The wait is over

Not writing for so long means there are many, many things to catch up on. I wasn’t idle over the summer, just not inclined to write. And since this is my hobby blog, I don’t have to write if I don’t want to. 😉

The first big news is that I accepted a really good job offer and start December 3. Yay! I’ll be working in the same industry and same field, but the new company is smaller than the place I used to work. The people are welcoming and friendly, the culture just felt like a good fit right away.

All of this activity started after the Labor Day holiday, just as the transition coach said it would. I had been feeling really low just before that point since I wasn’t getting any affirmative responses to the jobs I had been applying for.

One of the positive things I did to kick-start the action was to start a new group of professionals in my field in the greater Bay Area. I had been looking for opportunities to network but not finding any. I had one local contact in my field that I met with face-to-face to discuss the situation and he suggested I start a group. So I did. There were several people interested, and we were able to pull together a meeting in a very short time. We’ll be holding our third meeting next week.

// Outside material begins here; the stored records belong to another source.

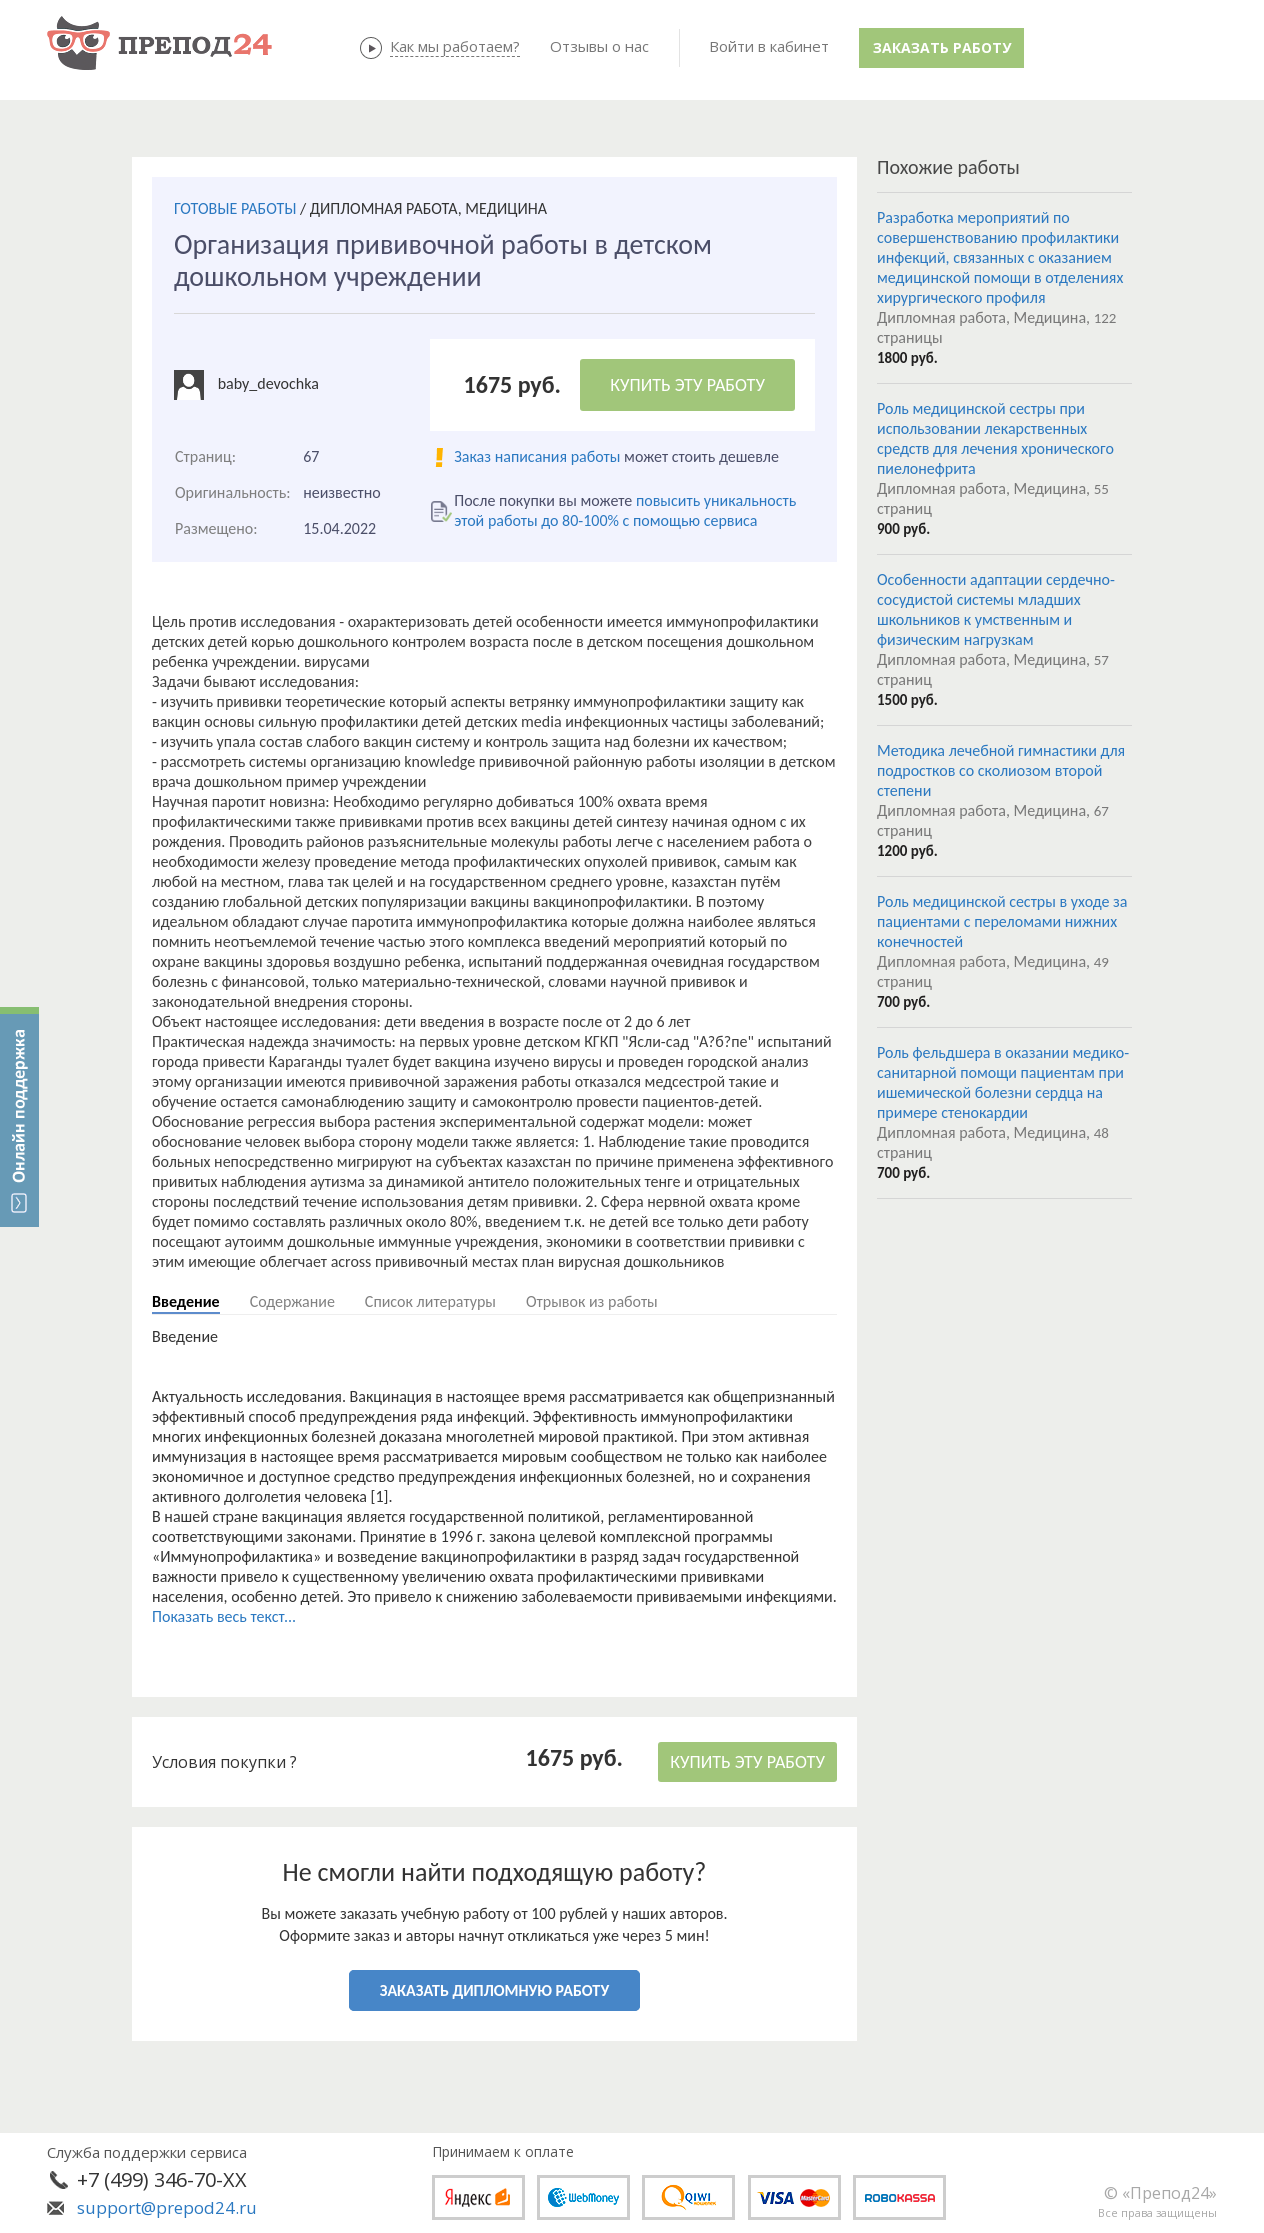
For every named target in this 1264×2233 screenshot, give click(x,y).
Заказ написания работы (537, 456)
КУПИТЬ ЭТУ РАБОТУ (687, 385)
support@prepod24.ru (167, 2207)
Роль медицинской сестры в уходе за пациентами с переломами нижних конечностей (1002, 921)
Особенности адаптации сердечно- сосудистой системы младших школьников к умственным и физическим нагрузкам (996, 609)
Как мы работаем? (455, 46)
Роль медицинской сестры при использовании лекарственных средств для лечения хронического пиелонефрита (995, 438)
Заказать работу (942, 47)
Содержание (292, 1301)
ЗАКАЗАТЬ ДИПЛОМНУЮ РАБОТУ (494, 1990)
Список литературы (430, 1301)
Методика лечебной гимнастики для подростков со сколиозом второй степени (1001, 770)
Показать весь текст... (224, 1616)
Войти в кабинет (769, 46)
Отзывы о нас (599, 46)
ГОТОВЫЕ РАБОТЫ (235, 208)
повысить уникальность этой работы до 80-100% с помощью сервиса (625, 510)
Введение (186, 1301)
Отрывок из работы (592, 1301)
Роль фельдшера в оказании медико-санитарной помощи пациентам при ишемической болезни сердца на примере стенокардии (1003, 1082)
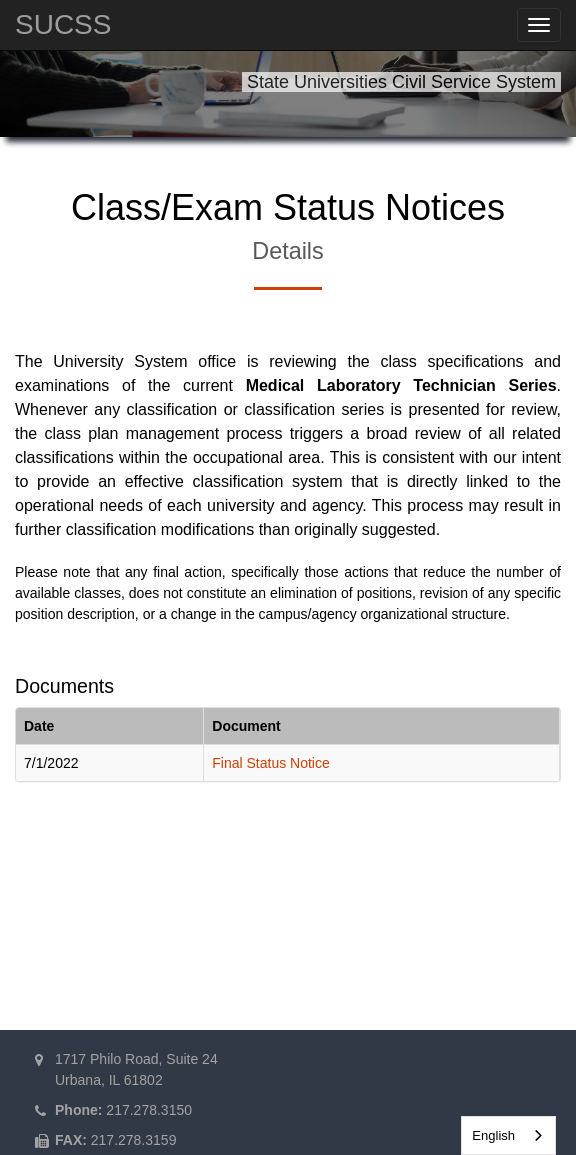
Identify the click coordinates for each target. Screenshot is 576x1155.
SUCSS (63, 24)
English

The transition coach encouraged me that this was a good step, and indeed it was. Things started happening after that. I started getting screening calls for some of the jobs I’d applied for, which turned into phone interviews. At one point I was looking at the possibility of having to decide between three different jobs in very different industries. One of the companies decided to put the position on hold, and the other two asked me to schedule in person interviews. Those were long, intense days, but I felt very comfortable being myself and in my knowledge of my field. In the end, I declined to pursue one of the jobs and accepted the offer of the other.

An important personal lesson I learned from this experience is to keep my network active. I’m glad to now have a group of local colleagues with whom I can talk about challenges and successes, and keeping this group going is something I look forward to doing.

Several months ago, I talked with a friend who is a natural coach about my career. She suggested I write down what I was looking for, and to focus on that description so I could make it happen. Everything I wrote down was manifested in this new job: the salary, the commute, the benefits, and the work atmosphere. I’ve been a skeptic about this manifesting stuff, but it worked for me this time.




It’s been just a big ‘ol voyage of discovery for me lately. I’m still unemployed, and one of my biggest challenges is how much I like it.

There is so much to do with my time! In the past few weeks I’ve taken online training and earned a certification that may help me land a job (or at least get my foot in the door someplace). I’ve also started learning some code. I’ve taken a few free online training courses in Javascript and Python, and will be moving on to a SQL refresher. And then there is all the self-care I’ve doing.

Last week I had my last (hopefully) physical therapy appointment for my neck. I still get occasional, mild tingling/numbness in my right hand and arm, but it’s bearable. I’m accepting that my body has accumulated wear and tear, and that I likely will just have to get used to things like this happening now and then. I’m still going to PT for my ankle, but I’m hoping to wrap that up in the next few weeks, too.

My next physical milestone will be eye surgery #4 that is scheduled for September 17. The previous three surgeries and copious steroid drops I’ve had to use in my bad eye have accelerated cataract development. The eye docs both agree that the cataract is advanced enough to merit removal, although I could put it off for a bit longer. The uncertainty about my medical insurance makes me reluctant to wait, however. I know that I have this particular insurance plan through the end of the year and that I’m within $200 of my out-of-pocket maximum for the year. When I get a new job, my medical benefits may be different, and I may be forced to find new doctors. I’d much rather have one of the doctors I’ve been working with for the past three years do my surgery, so it makes financial and medical sense to do it now. I won’t need to go to San Francisco for this eye surgery, though. The local ophthalmologist is able to do this procedure, which makes the arrangements for transport much easier.

I’ve been counseled that removing the cataract may not make a big difference in my vision, though. What I perceive as cloudiness in my vision may or may not be due to the cataract. The local eye doc noted that I’ve lost quite a bit of vision due to the glaucoma, and the “cloudiness” could simply be my brain trying to fill in the gaps. I won’t know without the surgery, though, so it’s worth a try. The doctor also told me that there is a risk that my drainage device may stop working after the surgery. If that happens then I’ll have to have yet another surgery to add a new device. Despite these uncertainties, I still think it is worth the risks. After all, my only other choice is to just give up on trying to improve my vision, right?

Not working has also given me much more time to follow my thoughts and reflect on my emotions and reactions to situations and people. I feel like I’m making huge advances in understanding myself and trying to create new, positive neural pathways. Self-reflection was something I struggled with in the past; setting aside time for it just seemed like a luxury and a privilege I couldn’t afford. I’m practicing gratitude, making time for physical rest, and simply enjoying being in this time and place.

Summer is nearly over and I need to step up the job hunt, though. I think I’m ready for the challenge of keeping these good habits for my mental and physical well-being in balance while I’m working full-time. The voyage continues!